The scenery is different, but the scenario the same. Her hand in his, and she doesn’t pull away.
Her living room now, escaping that disaster of a party the minute he suggested it. Her couch that they sit side by side, hands still entwined, only apart for the brief moments it took for him to open a door, hail a cab.
They sit in silence, she in her dress and he in that ridiculous suit, as the tears occasionally well and fall. The embarrassment and shame twists inside, oily and black, and the only thing that calms it even a little, is his reassuring squeeze.
She tries not to think about how this doesn’t make any sense. How suddenly he of all people is the one she finds herself spending time with. How he’s the one that, despite all the verbal slings and arrows, is kind enough to hold her steady when life spins uncontrollably around her.
It’s easier, she thinks, when they fight. When they constantly poke and prod, the language spoken between them classic sarcasm and sardonic wit, enemies up close but friends at distance. Her thumb rubs gently over his knuckles, but she won’t look at him. She’ll take the comfort he offers, but can’t stand to see the pity she knows will be in his eyes, hidden oh so carefully behind empathy.

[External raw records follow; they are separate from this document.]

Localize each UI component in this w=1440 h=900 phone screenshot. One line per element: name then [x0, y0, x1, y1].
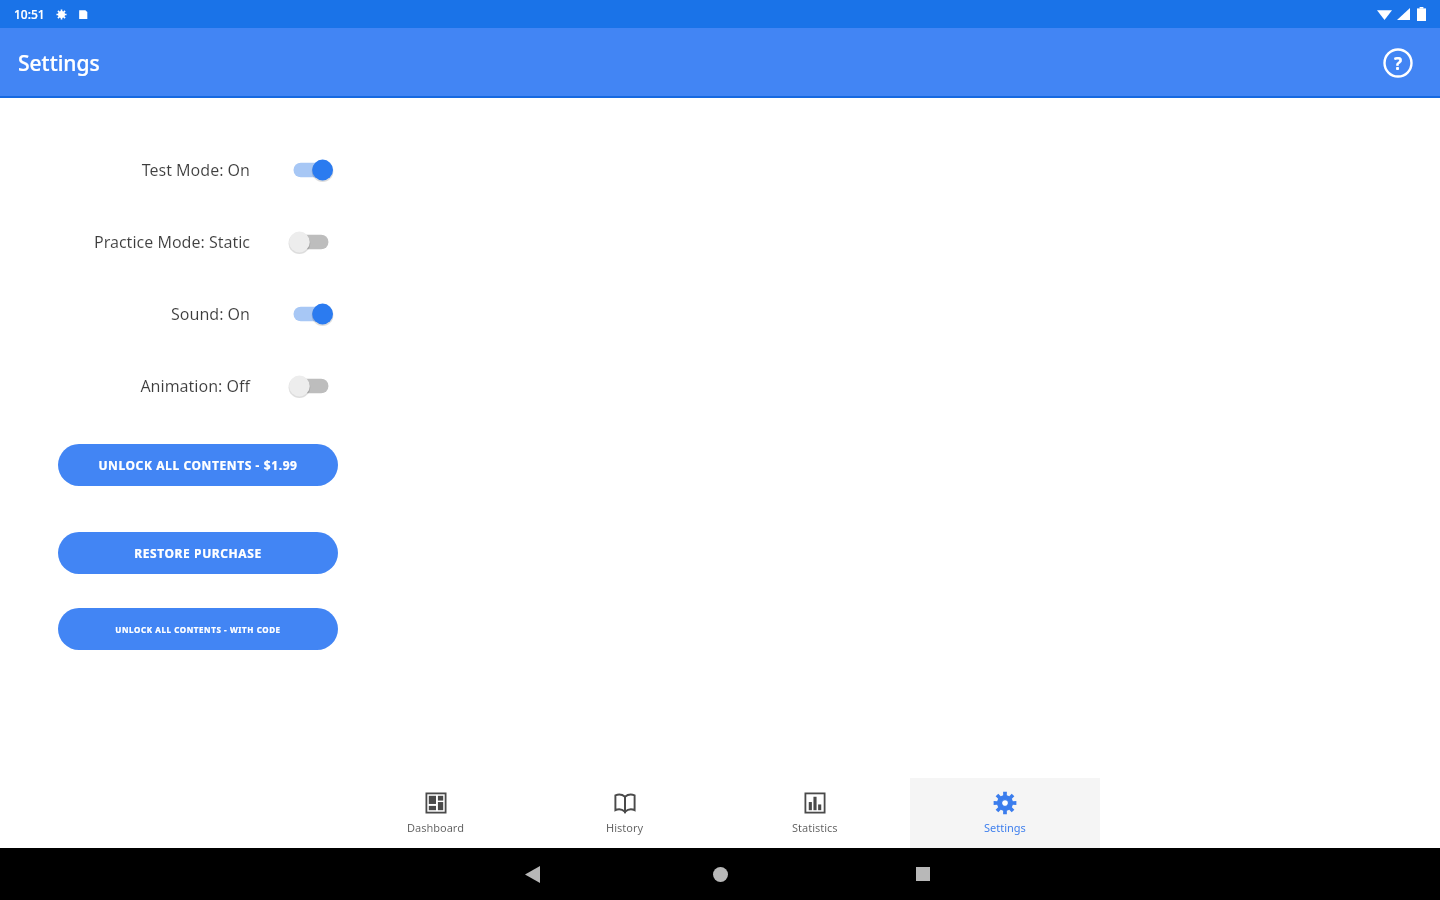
button[interactable]: UNLOCK ALL CONTENTS - WITH CODE: [58, 608, 338, 650]
staticText: Settings: [984, 820, 1026, 835]
button[interactable]: Test Mode: On: [0, 150, 340, 190]
staticText: ?: [1394, 52, 1403, 75]
button[interactable]: Back: [510, 852, 554, 896]
staticText: RESTORE PURCHASE: [134, 545, 262, 561]
button[interactable]: Dashboard: [340, 778, 530, 848]
button[interactable]: Animation: Off: [0, 366, 340, 406]
button[interactable]: RESTORE PURCHASE: [58, 532, 338, 574]
button[interactable]: History: [530, 778, 720, 848]
button[interactable]: Settings: [910, 778, 1100, 848]
staticText: Dashboard: [407, 820, 464, 835]
staticText: UNLOCK ALL CONTENTS - $1.99: [98, 457, 298, 473]
staticText: Settings: [18, 49, 100, 78]
staticText: Statistics: [792, 820, 838, 835]
staticText: UNLOCK ALL CONTENTS - WITH CODE: [115, 624, 281, 635]
staticText: Test Mode: On: [0, 159, 250, 181]
staticText: History: [606, 820, 644, 835]
button[interactable]: UNLOCK ALL CONTENTS - $1.99: [58, 444, 338, 486]
button[interactable]: Sound: On: [0, 294, 340, 334]
staticText: Practice Mode: Static: [0, 231, 250, 253]
staticText: 10:51: [14, 6, 45, 22]
button[interactable]: Home: [698, 852, 742, 896]
button[interactable]: Help: [1376, 41, 1420, 85]
staticText: Sound: On: [0, 303, 250, 325]
button[interactable]: Recent apps: [901, 852, 945, 896]
button[interactable]: Practice Mode: Static: [0, 222, 340, 262]
button[interactable]: Statistics: [720, 778, 910, 848]
staticText: Animation: Off: [0, 375, 250, 397]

“I’m going to bed,” she says, standing up suddenly.
It’s not an invitation.
But when he follows, she doesn’t say no.
/\
He leans against the doorframe as she makes her way to the closet. Pulling out sensible pajamas and trying her best to ignore the feeling of his eyes on her back as she does so. He doesn’t move, only watches. She fights the flush that wishes so desperately to spread across her cheeks and down her neck.
Stepping in front of the vanity, her eyes catch his and they both freeze. It’s too much, she thinks, too intimate. Having him in her room like this, like something could happen at any moment if either one dared to take that step.
The pajamas are bunched in her hand.
“Unzip me?” She asks.
His hesitation isn’t surprising. The slight tilt of his head as if he couldn’t have heard correctly. But she waits, patience something she strangely has in his presence, and eventually he moves toward her.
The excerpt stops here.